===== RECORDS SUPPLIED =====
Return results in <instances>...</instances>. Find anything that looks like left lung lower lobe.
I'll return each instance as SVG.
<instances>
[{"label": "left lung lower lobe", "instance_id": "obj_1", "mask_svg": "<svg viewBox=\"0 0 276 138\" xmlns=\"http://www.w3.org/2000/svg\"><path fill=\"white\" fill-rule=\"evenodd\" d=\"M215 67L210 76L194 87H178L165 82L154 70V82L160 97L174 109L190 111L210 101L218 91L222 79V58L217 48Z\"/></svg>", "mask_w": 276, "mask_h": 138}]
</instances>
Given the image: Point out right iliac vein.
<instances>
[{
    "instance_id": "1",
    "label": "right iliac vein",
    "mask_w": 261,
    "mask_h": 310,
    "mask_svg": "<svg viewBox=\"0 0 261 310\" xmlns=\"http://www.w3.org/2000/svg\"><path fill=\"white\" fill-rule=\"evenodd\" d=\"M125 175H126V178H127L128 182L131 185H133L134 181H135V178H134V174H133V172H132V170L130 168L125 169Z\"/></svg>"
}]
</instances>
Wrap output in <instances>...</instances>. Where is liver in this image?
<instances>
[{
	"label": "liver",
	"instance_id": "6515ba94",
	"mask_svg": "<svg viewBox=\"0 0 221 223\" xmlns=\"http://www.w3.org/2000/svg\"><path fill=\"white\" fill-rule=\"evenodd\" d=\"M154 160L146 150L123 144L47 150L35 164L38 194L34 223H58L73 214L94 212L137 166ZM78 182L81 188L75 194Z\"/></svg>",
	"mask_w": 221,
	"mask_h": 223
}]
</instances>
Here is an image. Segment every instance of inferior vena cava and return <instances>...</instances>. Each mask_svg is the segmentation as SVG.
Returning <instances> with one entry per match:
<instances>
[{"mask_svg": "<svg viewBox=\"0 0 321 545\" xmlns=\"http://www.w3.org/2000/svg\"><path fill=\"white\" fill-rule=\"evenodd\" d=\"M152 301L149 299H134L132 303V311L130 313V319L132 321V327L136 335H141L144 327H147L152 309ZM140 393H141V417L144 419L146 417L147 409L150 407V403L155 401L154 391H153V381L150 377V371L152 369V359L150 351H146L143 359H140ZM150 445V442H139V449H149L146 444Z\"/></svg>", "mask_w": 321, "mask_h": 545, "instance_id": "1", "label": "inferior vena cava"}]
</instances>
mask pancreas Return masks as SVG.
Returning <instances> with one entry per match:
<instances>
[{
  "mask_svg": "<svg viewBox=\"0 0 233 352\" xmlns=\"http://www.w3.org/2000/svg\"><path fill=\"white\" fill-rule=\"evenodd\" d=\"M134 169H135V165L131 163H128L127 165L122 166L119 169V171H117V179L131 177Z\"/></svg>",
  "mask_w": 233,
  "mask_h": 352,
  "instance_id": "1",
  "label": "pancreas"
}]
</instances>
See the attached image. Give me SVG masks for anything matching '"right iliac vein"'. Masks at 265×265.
=====
EXERCISE OBJECTIVE:
An exact copy of the entries from the line containing "mask pancreas Return masks as SVG." through the last line is the expected answer.

TASK ANSWER:
mask pancreas Return masks as SVG.
Returning <instances> with one entry per match:
<instances>
[{
  "mask_svg": "<svg viewBox=\"0 0 233 352\" xmlns=\"http://www.w3.org/2000/svg\"><path fill=\"white\" fill-rule=\"evenodd\" d=\"M134 169H135V165L131 163H128L127 165L122 166L119 169V171H117V179L131 177Z\"/></svg>",
  "mask_w": 233,
  "mask_h": 352,
  "instance_id": "1",
  "label": "pancreas"
}]
</instances>
See the attached image. Give me SVG masks for anything matching '"right iliac vein"'. Masks at 265×265.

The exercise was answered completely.